Starting with the first line of the listing, quote each line exactly until and including the one with "Helvetia, Medan Helvetia", leaving pictures out.

** Supplied material follows **

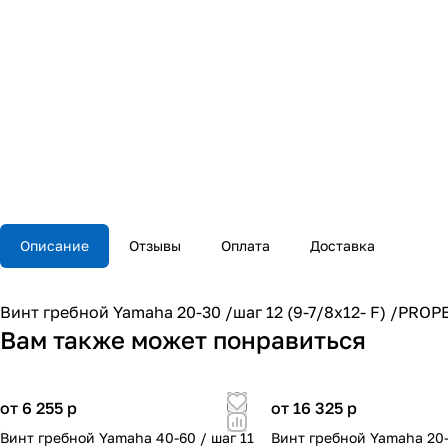
Описание
Отзывы
Оплата
Доставка
Винт гребной Yamaha 20-30 /шаг 12 (9-7/8х12- F) /PROP
Вам также может понравиться
от 6 255
p
от 16 325
p
Винт гребной Yamaha 40-60 / шаг 11
Винт гребной Yamaha 20-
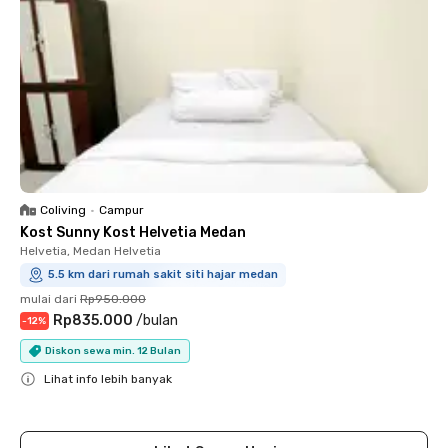
Coliving
•
Campur
Kost Sunny Kost Helvetia Medan
Helvetia, Medan Helvetia
5.5 km dari rumah sakit siti hajar medan
mulai dari
Rp950.000
Rp835.000
/
bulan
-
12
%
Diskon sewa min. 12 Bulan
Lihat info lebih banyak
Close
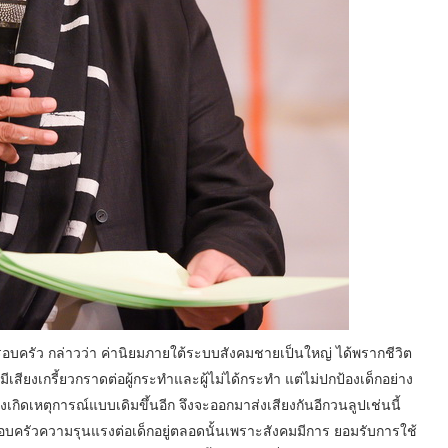
อบครัว กล่าวว่า ค่านิยมภายใต้ระบบสังคมชายเป็นใหญ่ ได้พรากชีวิต
จะมีเสียงเกรี้ยวกราดต่อผู้กระทำและผู้ไม่ได้กระทำ แต่ไม่ปกป้องเด็กอย่าง
ิดเหตุการณ์แบบเดิมขึ้นอีก จึงจะออกมาส่งเสียงกันอีกวนลูปเช่นนี้
รอบครัวความรุนแรงต่อเด็กอยู่ตลอดนั้นเพราะสังคมมีการ ยอมรับการใช้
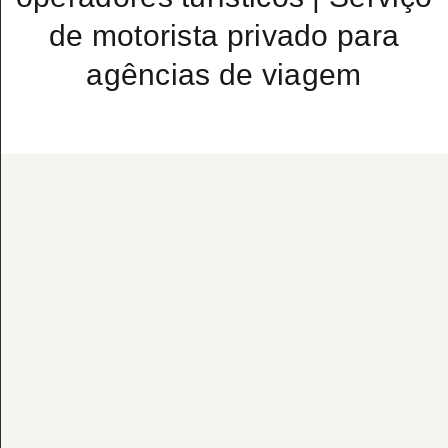
de motorista privado para
agências de viagem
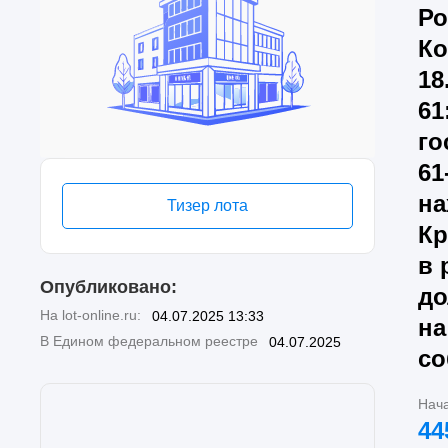
Ро
Ко
18
61
го
61
на
Тизер лота
Кр
в 
Опубликовано:
до
На lot-online.ru:
04.07.2025 13:33
на
В Едином федеральном реестре
04.07.2025
со
Нач
44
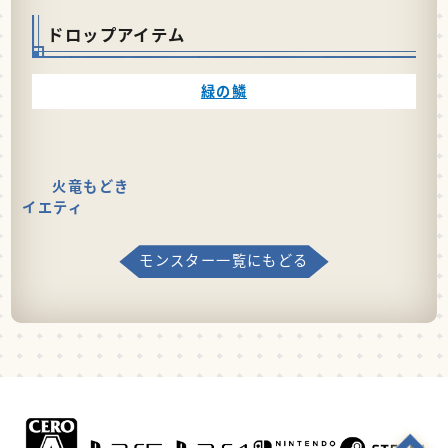
ドロップアイテム
緑の鱗
火竜もどき
イエティ
モンスター一覧にもどる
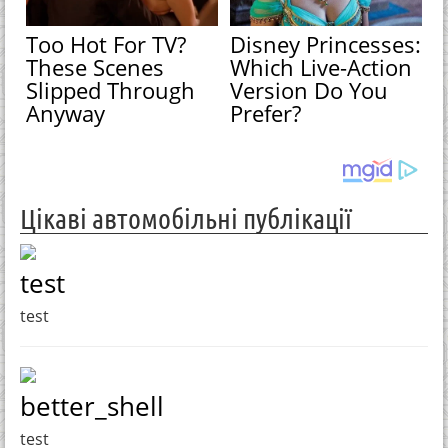
Too Hot For TV?
Disney Princesses:
These Scenes
Which Live-Action
Slipped Through
Version Do You
Anyway
Prefer?
Цікаві автомобільні публікації
test
test
better_shell
test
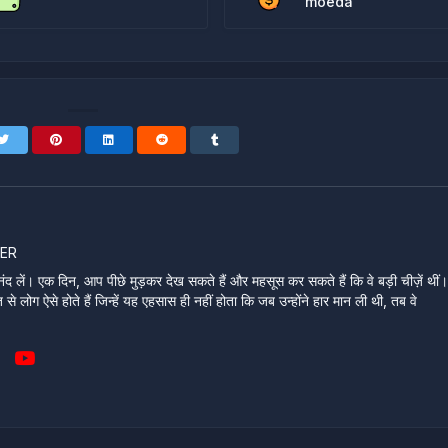
moeda
ER
ंद लें। एक दिन, आप पीछे मुड़कर देख सकते हैं और महसूस कर सकते हैं कि वे बड़ी चीज़ें थीं
े लोग ऐसे होते हैं जिन्हें यह एहसास ही नहीं होता कि जब उन्होंने हार मान ली थी, तब वे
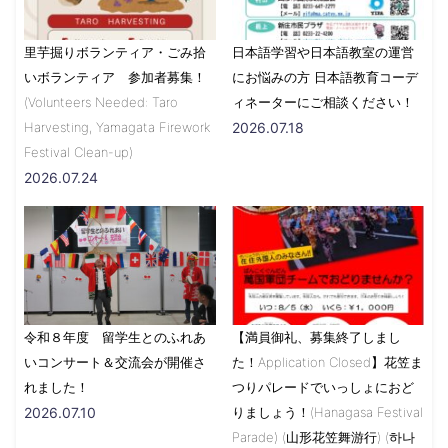
里芋掘りボランティア・ごみ拾
日本語学習や日本語教室の運営
いボランティア 参加者募集！
にお悩みの方 日本語教育コーデ
(Volunteers Needed: Taro
ィネーターにご相談ください！
Harvesting, Yamagata Firework
2026.07.18
Festival Clean-up)
2026.07.24
令和８年度 留学生とのふれあ
【満員御礼、募集終了しまし
いコンサート＆交流会が開催さ
た！Application Closed】花笠ま
れました！
つりパレードでいっしょにおど
2026.07.10
りましょう！(Hanagasa Festival
Parade) (山形花笠舞游行) (하나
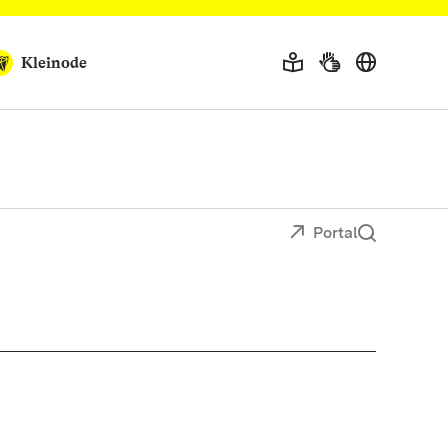
Kleinode
Portal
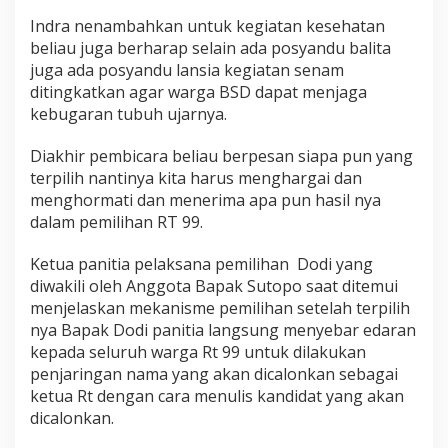
Indra nenambahkan untuk kegiatan kesehatan
beliau juga berharap selain ada posyandu balita
juga ada posyandu lansia kegiatan senam
ditingkatkan agar warga BSD dapat menjaga
kebugaran tubuh ujarnya.
Diakhir pembicara beliau berpesan siapa pun yang
terpilih nantinya kita harus menghargai dan
menghormati dan menerima apa pun hasil nya
dalam pemilihan RT 99.
Ketua panitia pelaksana pemilihan Dodi yang
diwakili oleh Anggota Bapak Sutopo saat ditemui
menjelaskan mekanisme pemilihan setelah terpilih
nya Bapak Dodi panitia langsung menyebar edaran
kepada seluruh warga Rt 99 untuk dilakukan
penjaringan nama yang akan dicalonkan sebagai
ketua Rt dengan cara menulis kandidat yang akan
dicalonkan.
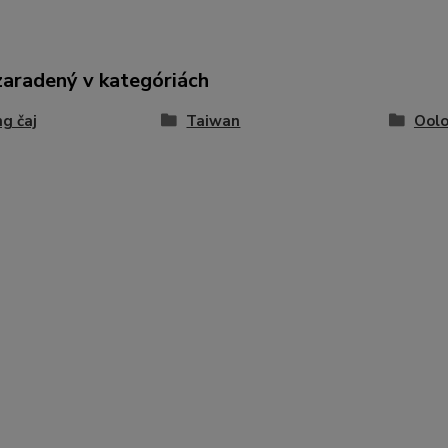
zaradený v kategóriách
g čaj
Taiwan
Ool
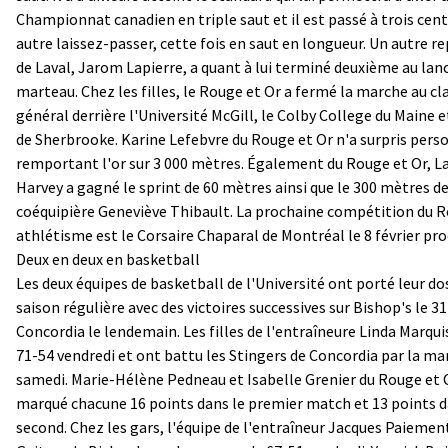
Championnat canadien en triple saut et il est passé à trois cen
autre laissez-passer, cette fois en saut en longueur. Un autre 
de Laval, Jarom Lapierre, a quant à lui terminé deuxième au lan
marteau. Chez les filles, le Rouge et Or a fermé la marche au 
général derrière l'Université McGill, le Colby College du Maine e
de Sherbrooke. Karine Lefebvre du Rouge et Or n'a surpris pers
remportant l'or sur 3 000 mètres. Également du Rouge et Or, La
Harvey a gagné le sprint de 60 mètres ainsi que le 300 mètres d
coéquipière Geneviève Thibault. La prochaine compétition du R
athlétisme est le Corsaire Chaparal de Montréal le 8 février pro
Deux en deux en basketball
Les deux équipes de basketball de l'Université ont porté leur dos
saison régulière avec des victoires successives sur Bishop's le 31
Concordia le lendemain. Les filles de l'entraîneure Linda Marqu
71-54 vendredi et ont battu les Stingers de Concordia par la ma
samedi. Marie-Hélène Pedneau et Isabelle Grenier du Rouge et 
marqué chacune 16 points dans le premier match et 13 points d
second. Chez les gars, l'équipe de l'entraîneur Jacques Paiement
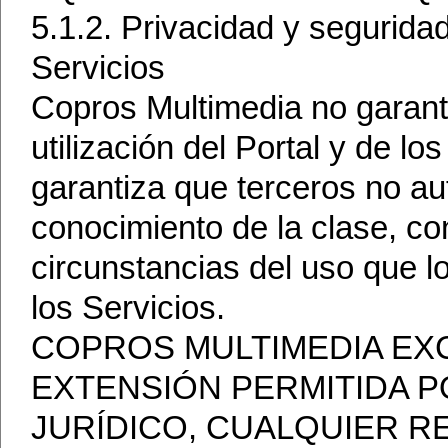
5.1.2. Privacidad y seguridad 
Servicios
Copros Multimedia no garanti
utilización del Portal y de los
garantiza que terceros no a
conocimiento de la clase, con
circunstancias del uso que l
los Servicios.
COPROS MULTIMEDIA EXC
EXTENSIÓN PERMITIDA 
JURÍDICO, CUALQUIER R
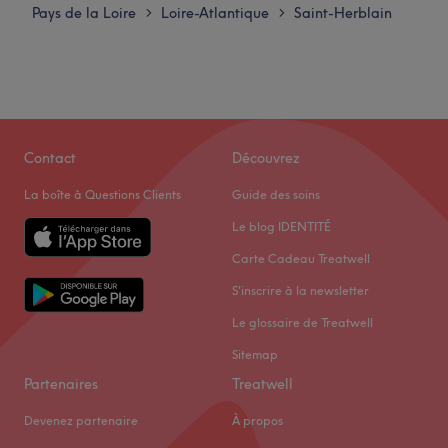
Pays de la Loire
Loire-Atlantique
Saint-Herblain
>
>
Contact
Découvrez
La boîte à Questions Clients
Guide des soins
Le blog IDENTITÉ
Carte Cadeau Treatwell
S'inscrire à la newsletter
Le glossaire de Treatwell
Sitemap
Partenaires
Treatwell
Devenez partenaire
À propos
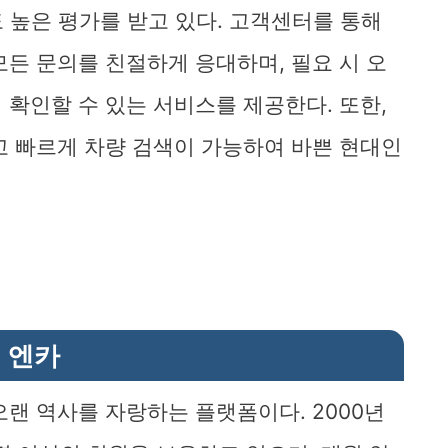
 높은 평가를 받고 있다. 고객센터를 통해
모든 문의를 친절하게 응대하며, 필요 시 오
 확인할 수 있는 서비스를 제공한다. 또한,
고 빠르게 차량 검색이 가능하여 바쁜 현대인
엔카
랜 역사를 자랑하는 플랫폼이다. 2000년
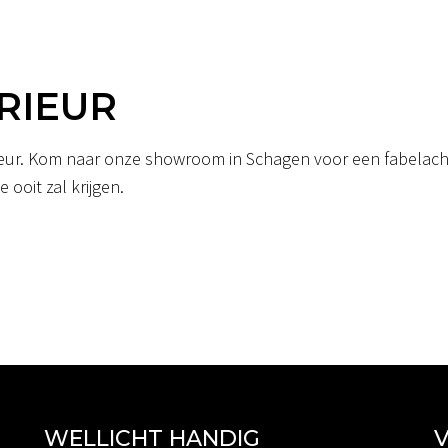
RIEUR
erieur. Kom naar onze showroom in Schagen voor een fabelacht
 ooit zal krijgen.
WELLICHT HANDIG
V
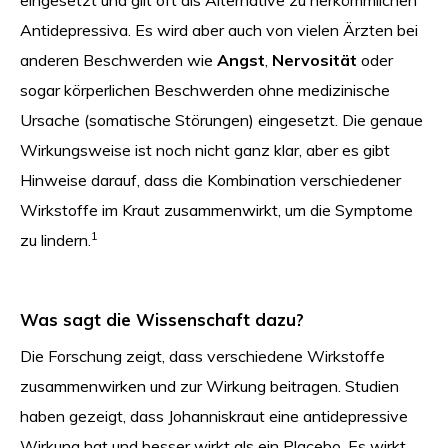
eingesetzt und gilt oft als Alternative zu herkömmlichen
Antidepressiva. Es wird aber auch von vielen Ärzten bei
anderen Beschwerden wie
Angst
,
Nervosität
oder
sogar körperlichen Beschwerden ohne medizinische
Ursache (somatische Störungen) eingesetzt. Die genaue
Wirkungsweise ist noch nicht ganz klar, aber es gibt
Hinweise darauf, dass die Kombination verschiedener
Wirkstoffe im Kraut zusammenwirkt, um die Symptome
1
zu lindern.
Was sagt die Wissenschaft dazu?
Die Forschung zeigt, dass verschiedene Wirkstoffe
zusammenwirken und zur Wirkung beitragen. Studien
haben gezeigt, dass Johanniskraut eine antidepressive
Wirkung hat und besser wirkt als ein Placebo. Es wirkt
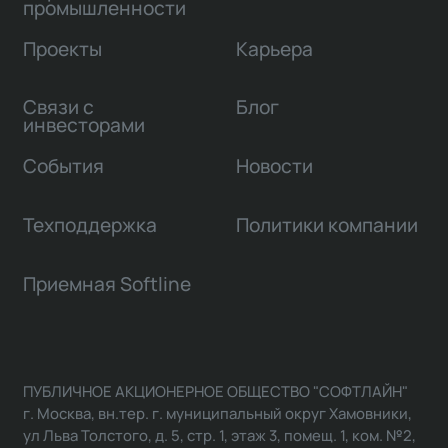
промышленности
Проекты
Карьера
Связи с
Блог
инвесторами
События
Новости
Техподдержка
Политики компании
Приемная Softline
ПУБЛИЧНОЕ АКЦИОНЕРНОЕ ОБЩЕСТВО "СОФТЛАЙН"
г. Москва, вн.тер. г. муниципальный округ Хамовники,
ул Льва Толстого, д. 5, стр. 1, этаж 3, помещ. 1, ком. №2,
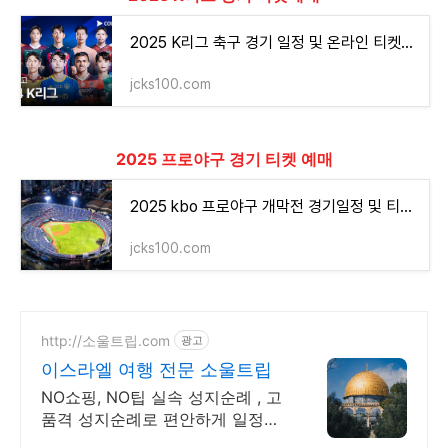
2025 K리그 축구 경기 일정 및 온라인 티켓예매 방법
jcks100.com
2025 프로야구 경기 티켓 예매
2025 kbo 프로야구 개막전 경기일정 및 티켓예매 중계시청 방법
jcks100.com
http://소울트립.com
광고
이스라엘 여행 전문 소울트립
NO쇼핑, NO팁 실속 성지순례 , 고
품격 성지순례로 편안하게 일정을
즐겨보세요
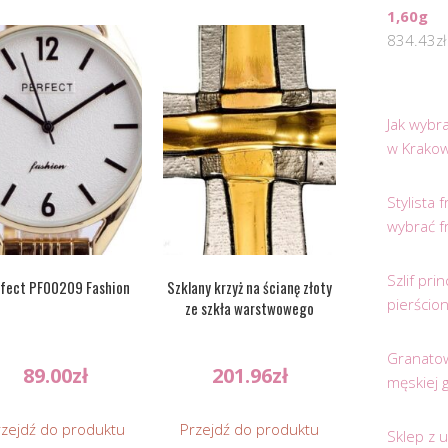
1,60g
834.43
zł
Jak wybr
w Krakow
Stylista
wybrać f
Szlif pr
fect PF00209 Fashion
Szklany krzyż na ścianę złoty
pierścio
ze szkła warstwowego
Granatow
89.00
zł
201.96
zł
męskiej 
rzejdź do produktu
Przejdź do produktu
Sklep z 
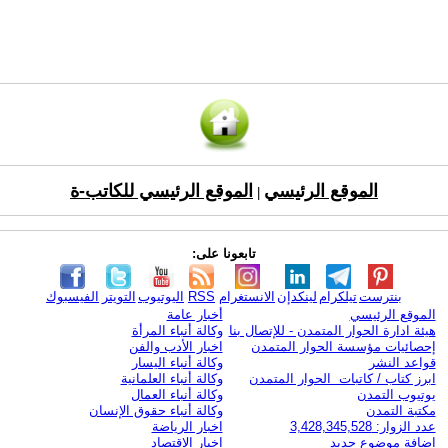
الموقع الرئيسي
الموقع الرئيسي للكاتب-ة
|
تابعونا على:
بنترست
تيلكرام
لينكدإن
الانستغرام
RSS
اليوتيوب
التويتر
الفيسبوك
الموقع الرئيسي
أخبار عامة
هيئة ادارة الحوار المتمدن - للإتصال بنا
وكالة أنباء المرأة
إحصائيات مؤسسة الحوار المتمدن
اخبار الأدب والفن
قواعد النشر
وكالة أنباء اليسار
ابرز كتاب / كاتبات الحوار المتمدن
وكالة أنباء العلمانية
يوتيوب التمدن
وكالة أنباء العمال
مكتبة التمدن
وكالة أنباء حقوق الإنسان
عدد الزوار: 3,428,345,528
اخبار الرياضة
اضافة موضوع جديد
اخبار الاقتصاد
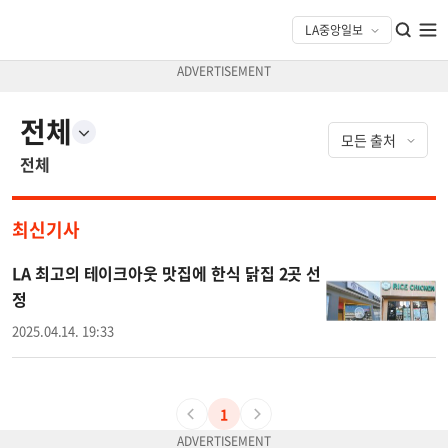
전체
전체
최신기사
LA 최고의 테이크아웃 맛집에 한식 닭집 2곳 선
정
2025.04.14. 19:33
1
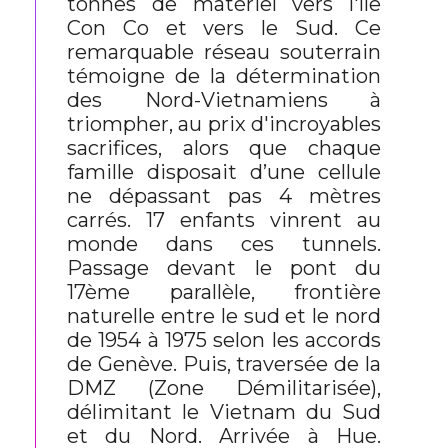
tonnes de matériel vers l'île
Con Co et vers le Sud. Ce
remarquable réseau souterrain
témoigne de la détermination
des Nord-Vietnamiens à
triompher, au prix d'incroyables
sacrifices, alors que chaque
famille disposait d’une cellule
ne dépassant pas 4 mètres
carrés. 17 enfants vinrent au
monde dans ces tunnels.
Passage devant le pont du
17ème parallèle, frontière
naturelle entre le sud et le nord
de 1954 à 1975 selon les accords
de Genève. Puis, traversée de la
DMZ (Zone Démilitarisée),
délimitant le Vietnam du Sud
et du Nord. Arrivée à Hue.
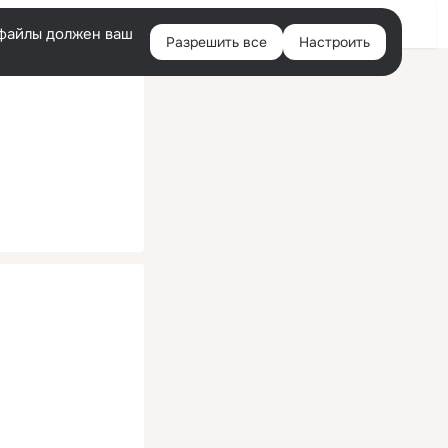
Помощь
Войти
й
e-файлы должен ваш
Разрешить все
Настроить
Правая
колонка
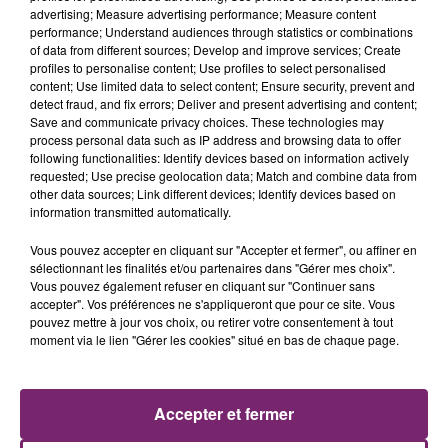
advertising; Measure advertising performance; Measure content
performance; Understand audiences through statistics or combinations
of data from different sources; Develop and improve services; Create
profiles to personalise content; Use profiles to select personalised
content; Use limited data to select content; Ensure security, prevent and
detect fraud, and fix errors; Deliver and present advertising and content;
Save and communicate privacy choices. These technologies may
process personal data such as IP address and browsing data to offer
following functionalities: Identify devices based on information actively
requested; Use precise geolocation data; Match and combine data from
other data sources; Link different devices; Identify devices based on
information transmitted automatically.
Vous pouvez accepter en cliquant sur "Accepter et fermer", ou affiner en
sélectionnant les finalités et/ou partenaires dans "Gérer mes choix".
La Bulle - Guinguette éphémère
Vous pouvez également refuser en cliquant sur "Continuer sans
accepter". Vos préférences ne s'appliqueront que pour ce site. Vous
de Frelinghien !
pouvez mettre à jour vos choix, ou retirer votre consentement à tout
moment via le lien "Gérer les cookies" situé en bas de chaque page.
Accepter et fermer
éclipse solaire du 12 Août 2026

** End of Supplied material **

Reply to the exercise:
Описание
Отзывы
Оплата
Доставка
Винт гребной Yamaha 20-30 /шаг 12 (9-7/8х12- F) /PROP
Вам также может понравиться
от 6 255
p
от 16 325
p
Винт гребной Yamaha 40-60 / шаг 11
Винт гребной Yamaha 20-
Coliving
•
Campur
Kost Sunny Kost Helvetia Medan
Helvetia, Medan Helvetia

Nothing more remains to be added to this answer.